L'adjonction d'argiles lors de la cuisson de la chaux (par le choix de roches associant calcaire et argile, ou par combinaison volontaire des deux) permet d'obtenir un produit en partie vitrifié, le clinker, et qui réduit en poudre donne le ciment. Différent de la chaux, il permet d'obtenir des mortiers hydrauliques, améliorés par ailleurs grâce à des recherches plus méthodiques sur la granulométrie et les méthodes de gâchage. Ces améliorations sont d'abord appliquées dans des ouvrages de fondation.

La production du ciment naturel commence en 1830, celle du ciment artificiel (pour la France) en 1856

Vers 1831-1836, un architecte de Montauban, François Martin LEBRUN se lance dans l'utilisation des bétons de ciment pour produire une architecture moulée. Il réalise une maison à Marssac près d'Albi pour son frère, des cave voûtées dans l'hôtel de ville de Gaillac, de petits ponts, une école et une petite église à Corbarieu. De gros désordres dans la voûte de cette dernière, lors du décoffrage, mettront fin aux essais de F.M. LEBRUN qui rédigera un traité en 1843 sur l'Art de Bâtir en Béton.

En 1851, François COIGNET, industriel Lyonnais de colle et allumettes, s'intéresse aux constructions incombustibles pour son usine de Saint Denis en région parisienne. Il met au point les "bétons agglomérés", gâchés avec très peu d'eau, à base de granulats divers, et fortement pilonnés dans les coffrages, et incorpore les premiers fers dans les planchers. Il réalise d'abord une maison, puis son usine, puis exploite ses brevets dans toutes sortes de réalisations, utilitaires ou nobles (égoûts, murs de soutènement, aqueducs, phare, immeubles, église au Vésinet en 1862). Il a le soutien de Napoléon III et développe aussi ses brevets à l'étranger (Angleterre notamment)

Dans la même période, des brevets sont pris par Joseph Lambot pour un bateau en ciment grillagé et par Joseph MONIER pour des caisses, et divers éléments préfabriqués. les brevets de Monier seront ensuite développés dans le monde germanique par Wayss et Freytag.

F. Coignet ayant fait faillite (en grande partie suite à la guerre de 1870), les développements ultérieurs du béton continueront en Angleterre, en Allemagne et ponctuellement aux Etats Unis.
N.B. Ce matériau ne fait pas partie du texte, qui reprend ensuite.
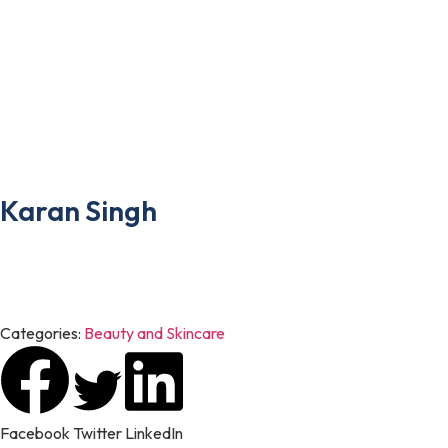
designed to drive traffic, boost conversions, and build brand loya
However, by optimizing the website, developing engaging conten
the author
Karan Singh
Karan Singh is a digital marketing enthusiast who enjoys transfor
researched articles on digital marketing, business, technology, h
Categories:
Beauty and Skincare
Facebook
Twitter
LinkedIn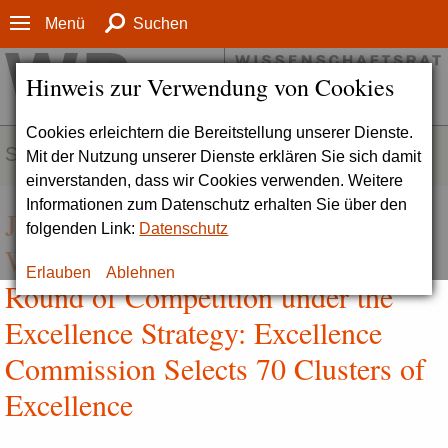
Menü
Suchen
Hinweis zur Verwendung von Cookies
Cookies erleichtern die Bereitstellung unserer Dienste.
SERVICE
Mit der Nutzung unserer Dienste erklären Sie sich damit
einverstanden, dass wir Cookies verwenden. Weitere
Informationen zum Datenschutz erhalten Sie über den
Joint Press Release by DFG and
folgenden Link:
Datenschutz
WR | Decisions in the Second
Erlauben
Ablehnen
Round of Competition under the
Excellence Strategy: Excellence
Commission Selects 70 Clusters of
Excellence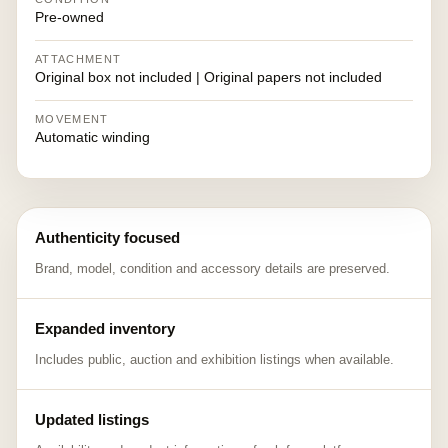
Pre-owned
ATTACHMENT
Original box not included | Original papers not included
MOVEMENT
Automatic winding
Authenticity focused
Brand, model, condition and accessory details are preserved.
Expanded inventory
Includes public, auction and exhibition listings when available.
Updated listings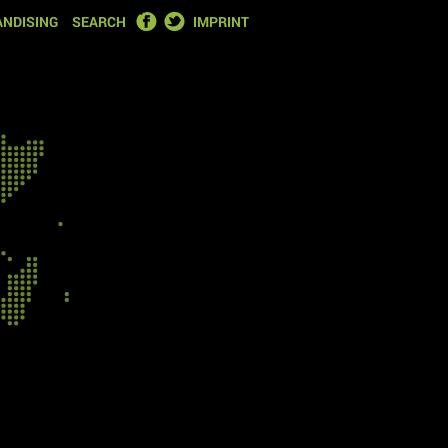
FACEBOOK
TWITTER
NDISING
SEARCH
IMPRINT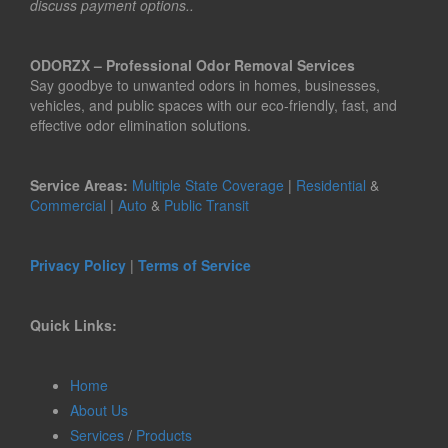
discuss payment options..
ODORZX – Professional Odor Removal Services
Say goodbye to unwanted odors in homes, businesses,
vehicles, and public spaces with our eco-friendly, fast, and
effective odor elimination solutions.
Service Areas:
Multiple State Coverage
|
Residential
&
Commercial
|
Auto
&
Public Transit
Privacy Policy
|
Terms of Service
Quick Links:
Home
About Us
Services
/
Products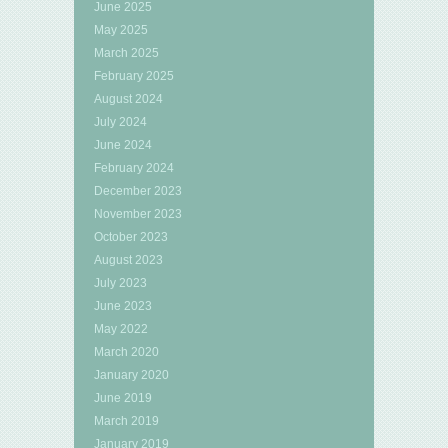
June 2025
May 2025
March 2025
February 2025
August 2024
July 2024
June 2024
February 2024
December 2023
November 2023
October 2023
August 2023
July 2023
June 2023
May 2022
March 2020
January 2020
June 2019
March 2019
January 2019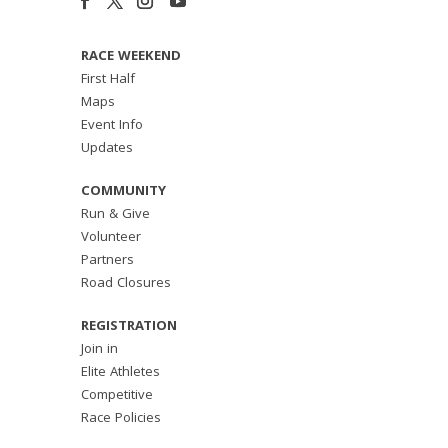
RACE WEEKEND
First Half
Maps
Event Info
Updates
COMMUNITY
Run & Give
Volunteer
Partners
Road Closures
REGISTRATION
Join in
Elite Athletes
Competitive
Race Policies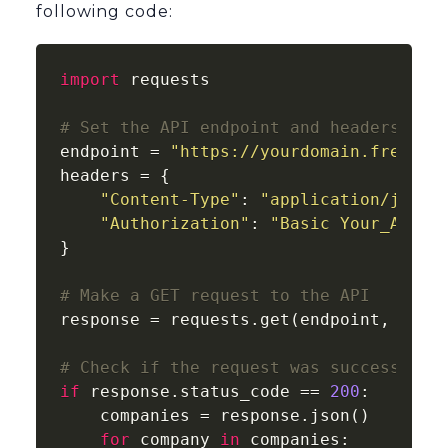
following code:
import
 requests

# Set the API endpoint and headers
endpoint = 
"https://yourdomain.freshde
headers = {

"Content-Type"
: 
"application/json"
,
"Authorization"
: 
"Basic Your_API_K
}

# Make a GET request to the API
response = requests.get(endpoint, heade
# Check if the request was successful
if
 response.status_code == 
200
:

    companies = response.json()

for
 company 
in
 companies:
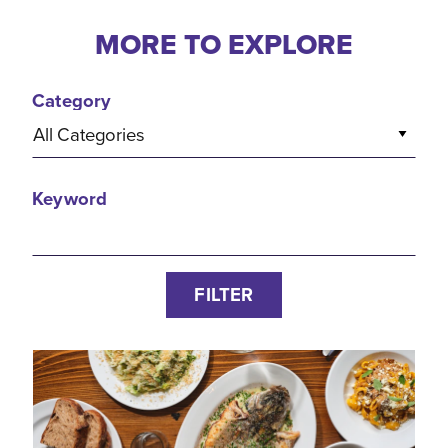
MORE TO EXPLORE
Category
All Categories
Keyword
FILTER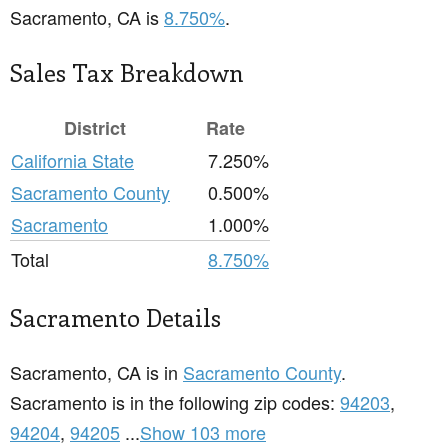
Sacramento, CA is
8.750%
.
Sales Tax Breakdown
District
Rate
California State
7.250%
Sacramento County
0.500%
Sacramento
1.000%
Total
8.750%
Sacramento Details
Sacramento, CA is in
Sacramento County
.
Sacramento is in the following zip codes:
94203
,
94204
,
94205
...
Show 103 more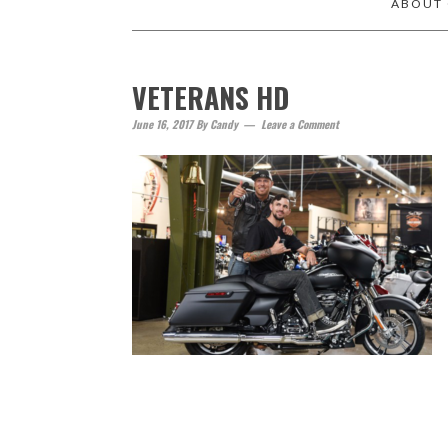
ABOUT
VETERANS HD
June 16, 2017
By
Candy
Leave a Comment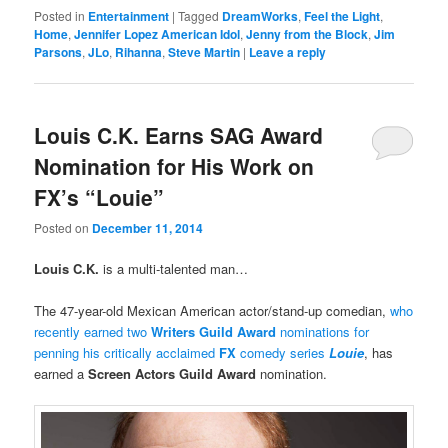
Posted in
Entertainment
|
Tagged
DreamWorks
,
Feel the Light
,
Home
,
Jennifer Lopez American Idol
,
Jenny from the Block
,
Jim
Parsons
,
JLo
,
Rihanna
,
Steve Martin
|
Leave a reply
Louis C.K. Earns SAG Award
Nomination for His Work on
FX’s “Louie”
Posted on
December 11, 2014
Louis C.K.
is a multi-talented man…
The 47-year-old Mexican American actor/stand-up comedian,
who
recently earned two
Writers Guild Award
nominations for
penning his critically acclaimed
FX
comedy series
Louie
, has
earned a
Screen Actors Guild Award
nomination.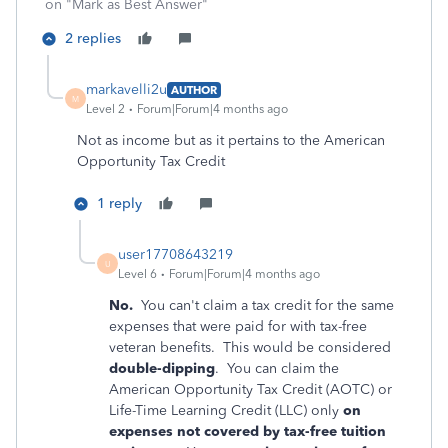
on "Mark as Best Answer"
2 replies
markavelli2u
AUTHOR
M
Level 2
Forum|Forum|4 months ago
Not as income but as it pertains to the
American
Opportunity Tax Credit
1 reply
user17708643219
U
Level 6
Forum|Forum|4 months ago
No.
You can't claim a tax credit for the same
expenses that were paid for with tax-free
veteran benefits. This would be considered
double-dipping
. You can‌ claim the
American Opportunity Tax Credit (AOTC) or
Life-Time Learning Credit (LLC) only
on
expenses not covered by tax-free tuition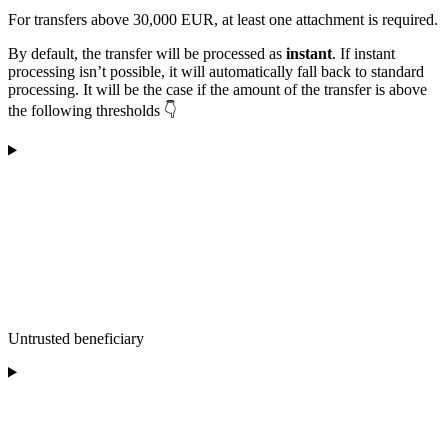
For transfers above 30,000 EUR, at least one attachment is required.
By default, the transfer will be processed as
instant
. If instant
processing isn’t possible, it will automatically fall back to standard
processing. It will be the case if the amount of the transfer is above
the following thresholds 👇
Untrusted beneficiary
C'est là bas notamment que des constructeurs tels que William WARD ou Thaddeus HYATT développeront par des essais systématiques de résistance un début de compréhension mécanique du béton armé. On doit notamment à Th. Hyatt la mise en évidence en 1877 de l'identité des coefficients de dilatation des deux matériaux. La première analyse mécanique théorique du système Monier revient à Gustav Adolf WAYSS en 1887.

Vers 1880, un charpentier d'origine belge, François HENNEBIQUE, intéressé par des structures résistantes au feu met au point peu à peu ( et indépendamment de Th. Hyatt ?) sa propre méthode de construction en béton armé. A partir de ses brevets (1892) il réalise ses premiers édifices (silos, usines, entrepôts,...) et devient le chef du premier bureau d'études de béton armé, à la tête d'un réseau d'entreprises concessionnaires, animé par une politique commerciale efficace et une publication spécialisée. Sous cette impulsion, ainsi que celle des systèmes concurrents (Paul COTTANCIN, Edmond COIGNET, Armand CONSIDERE) le béton armé devient en quelques années un matériau relativement courant dans la construction: Le premier cours aux Ponts et Chaussées est donné par Charles RABUT en 1896, l'exposition universelle de Paris 1900 consacre le nouveau matériau, et les essais menés lors des démolitions permettront d'édicter les premières règles de calcul nationales en 1906.

C'est Auguste PERRET en 1903, avec l'immeuble de la rue Franklin, puis la quasi totalité de son oeuvre, qui le premier donnera au béton armé son statut de matériau d'architecture. Il initiera également le jeune Charles Edouard Jeanneret aux vertus du nouveau matériau.

Le béton armé contemporain

Au début du XXème siècle, le béton armé est surtout un matériau d'ossature (et non de murs), prisé pour son faible coût, sa souplesse formelle, sa finesse, sa résistance au feu et sa supposée durabilité. En architecture, il est le plus souvent revêtu, sauf dans les emplois utilitaires.

Des ingénieurs tels que Eugène FREYSSINET (inventeur du béton précontraint), Robert MAILLART, Pier-Luigi NERVI, Eduardo TORROJA, Nicolas ESQUILLAN, Bernard LAFFAILLE, ou Heinz ISLER, pousseront le béton armé dans le courant du XXème siècle à ses limites dans des ouvrages de grande portée qui, grâce aux techniques de coffrage, peuvent traduire la logique des forces dans des formes affinées.

Dans le même temps, pour les constructions courantes, le béton se développera plutôt dans le sens d'une réduction des coûts et d'une industrialisation des chantiers (construction par voiles, préfabrication par éléments ou préfabrication lourde, outils élaborés de coffrages, procédés variés de coffrages perdus, prédalles,etc...).

Le béton comme matériau d'architecture noble est travaillé autant au niveau de la matière (granulats, liants,...) que de son aspect de surface (texture du coffrage, traitements de surface, etc...). Ce travail exigeant est en contradiction avec l'idée d'un matériau peu coûteux, et cette option reste réservée à une petite élite capable d'obtenir une qualité suffisante de la part des exécutants (Auguste Perret et son école, Le Corbusier après-guerre et le courant "brutaliste", notamment en Suisse et au Japon avec Kenzo Tange, Louis I. Kahn, Paul Rudolph, Tadao Ando).

L'évolution du matériau lui-même a repris depuis quelques années avec le développement des nouveaux bétons: Des recherches plus poussées sur les granulats très fins, sur les procédés d'armature ou sur la chimie de certains additifs, ont permis aussi bien d'améliorer les qualités de mise en oeuvre que d'accroître les performances mécaniques (celles-ci ont été augmentées d'un facteur 3 à 4). Certains ouvrages d'art récents ont marqué l'avènement de ces bétons nouveaux, qui gagnent en importance également dans le monde du bâtiment courant (BHP, béton autoplaçant, bétons de fibre,etc..).

Le béton armé est encore aujourd'hui un matériau multiforme (on devrait plus justement parler des bétons), et à ce titre chargé de nombreuses contradictions souvent mal explicitées. C'est sans doute ce qui explique les préjugés contradictoires dont il est l'objet, tant de la part du grand public, que de la part des spécialistes, industriels du bâtiment, ingénieurs et architectes.